La, en general, mediocre preparación del profesorado -ocupado en currículos vacuos- y su mezquina dedicación a los alumnos, la falta de rigor en los planes de estudios, convierten a muchas carreras en largos períodos de molicie y tedio, para desembocar en un desvalorizado diploma. En las condiciones de una sociedad atrasada, aislada y basada en el culto a los títulos, alcanzar una licenciatura suponía alistarse en una casta de privilegios automáticos. Pero ya hoy, pese a los intentos corporativistas, la dinámica del empleo exige el valor profesional intrínseco y centrifuga la retórica de las titulaciones.
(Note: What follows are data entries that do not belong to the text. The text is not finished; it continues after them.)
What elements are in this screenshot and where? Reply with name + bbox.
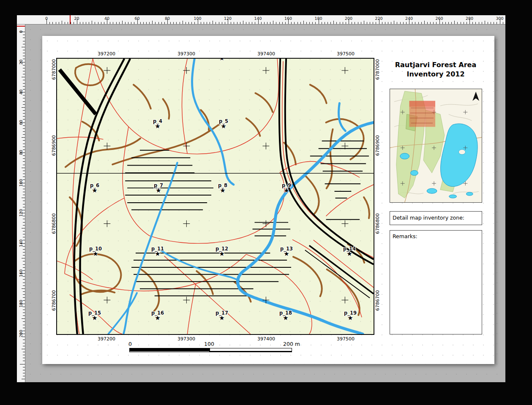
map-title-line2: Inventory 2012 — [376, 70, 495, 79]
grid-coordinate-label: 6786800 — [51, 211, 57, 236]
ruler-tick — [246, 22, 246, 24]
ruler-tick — [119, 22, 120, 24]
scale-bar[interactable]: 0 100 200 m — [129, 341, 292, 355]
ruler-tick — [23, 147, 25, 147]
ruler-tick — [503, 22, 503, 24]
sample-point-marker: p_8★ — [218, 183, 227, 194]
ruler-tick — [22, 318, 25, 319]
ruler-tick — [59, 22, 59, 24]
ruler-number: 0 — [45, 16, 48, 21]
grid-coordinate-label: 6786800 — [375, 211, 380, 236]
map-title[interactable]: Rautjarvi Forest Area Inventory 2012 — [376, 60, 495, 79]
ruler-tick — [23, 35, 25, 35]
ruler-tick — [23, 307, 25, 307]
ruler-tick — [261, 22, 262, 24]
ruler-tick — [23, 83, 25, 84]
ruler-tick — [23, 204, 25, 204]
ruler-tick — [23, 80, 25, 80]
ruler-tick — [95, 22, 95, 24]
ruler-tick — [451, 22, 452, 24]
overview-map[interactable] — [390, 89, 482, 203]
ruler-tick — [22, 379, 25, 379]
ruler-tick — [23, 158, 25, 159]
detail-zone-box[interactable]: Detail map inventory zone: — [390, 211, 482, 225]
star-marker-icon: ★ — [92, 315, 97, 321]
grid-coordinate-label: 397500 — [337, 336, 355, 342]
ruler-tick — [22, 107, 25, 108]
map-title-line1: Rautjarvi Forest Area — [376, 60, 495, 70]
ruler-number: 260 — [435, 16, 443, 21]
ruler-tick — [23, 207, 25, 207]
ruler-tick — [367, 22, 367, 24]
ruler-number: 140 — [254, 16, 262, 21]
horizontal-ruler[interactable]: 0204060801001201401601802002202402602803… — [17, 15, 505, 24]
ruler-tick — [86, 22, 86, 24]
ruler-tick — [22, 228, 25, 228]
ruler-tick — [23, 134, 25, 135]
ruler-tick — [71, 22, 71, 24]
star-marker-icon: ★ — [92, 188, 97, 194]
ruler-tick — [23, 225, 25, 226]
ruler-tick — [488, 22, 488, 24]
ruler-tick — [427, 22, 428, 24]
grid-coordinate-label: 6786900 — [51, 133, 57, 158]
ruler-number: 60 — [134, 16, 139, 21]
grid-coordinate-label: 397400 — [257, 51, 275, 57]
sample-point-marker: p_17★ — [216, 311, 228, 321]
ruler-tick — [23, 255, 25, 256]
ruler-tick — [23, 346, 25, 346]
ruler-tick — [74, 22, 74, 24]
ruler-tick — [355, 22, 355, 24]
ruler-tick — [412, 22, 412, 24]
ruler-tick — [183, 21, 183, 24]
ruler-number: 300 — [496, 16, 503, 21]
star-marker-icon: ★ — [284, 188, 289, 194]
vertical-ruler[interactable]: 020406080100120140160180200 — [17, 24, 25, 382]
ruler-tick — [89, 22, 89, 24]
sample-point-marker: p_12★ — [216, 247, 228, 257]
ruler-tick — [294, 22, 295, 24]
ruler-number: 20 — [74, 16, 79, 21]
ruler-tick — [22, 349, 25, 349]
ruler-tick — [23, 367, 25, 367]
ruler-tick — [23, 343, 25, 343]
ruler-tick — [472, 22, 473, 24]
ruler-tick — [397, 22, 397, 24]
ruler-tick — [333, 21, 334, 24]
ruler-tick — [23, 310, 25, 310]
ruler-number: 100 — [194, 16, 201, 21]
map-frame[interactable]: ★p_4★p_5★p_6★p_7★p_8★p_9★p_10★p_11★p_12★… — [56, 58, 374, 335]
star-marker-icon: ★ — [219, 251, 224, 257]
star-marker-icon: ★ — [220, 188, 225, 194]
ruler-tick — [23, 144, 25, 144]
scale-bar-label-200: 200 m — [283, 341, 300, 347]
ruler-tick — [22, 168, 25, 168]
ruler-tick — [364, 21, 364, 24]
ruler-tick — [23, 246, 25, 247]
layout-canvas: ★p_4★p_5★p_6★p_7★p_8★p_9★p_10★p_11★p_12★… — [25, 24, 505, 382]
ruler-tick — [104, 22, 104, 24]
ruler-tick — [222, 22, 222, 24]
ruler-tick — [394, 21, 394, 24]
ruler-number: 240 — [405, 16, 413, 21]
ruler-tick — [240, 22, 240, 24]
ruler-tick — [98, 22, 98, 24]
ruler-tick — [23, 358, 25, 358]
ruler-tick — [23, 41, 25, 41]
ruler-tick — [213, 21, 213, 24]
ruler-tick — [273, 21, 273, 24]
ruler-tick — [482, 22, 482, 24]
grid-coordinate-label: 397500 — [337, 51, 355, 57]
ruler-tick — [23, 264, 25, 265]
ruler-tick — [23, 355, 25, 355]
ruler-tick — [207, 22, 207, 24]
ruler-tick — [101, 22, 101, 24]
ruler-tick — [23, 95, 25, 95]
ruler-tick — [237, 22, 237, 24]
ruler-tick — [22, 288, 25, 289]
ruler-tick — [457, 22, 458, 24]
ruler-tick — [23, 186, 25, 186]
remarks-box[interactable]: Remarks: — [390, 230, 482, 334]
ruler-tick — [415, 22, 415, 24]
ruler-tick — [56, 22, 56, 24]
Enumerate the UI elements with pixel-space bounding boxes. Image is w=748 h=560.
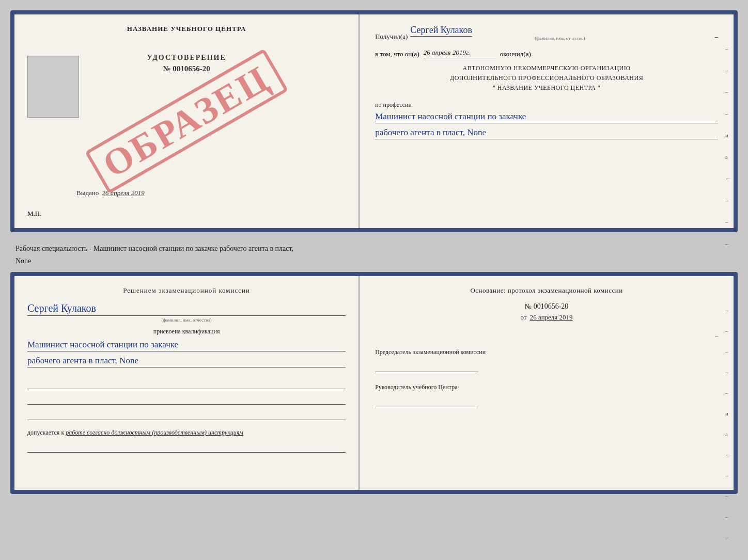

A la calificación de la universidad como fábrica de parados se añade la de haberse convertido en una institución retardataria de la modernización y el rearme técnico y cultural del país. Tanto las autoridades como parte del estamento universitario deben dejar de ser cómplices de los perversos intereses que paralizan la promoción y difusión del conocimiento, hacen malgastar años y fondos públicos y extienden la frustración entre la juventud. El deterioro que pesa hoy sobre la universidad, donde sin duda hay miembros excepcionales que siguen honrando el nombre de maestros, es acaso el mayor baldón que pesa sobre la cultura española.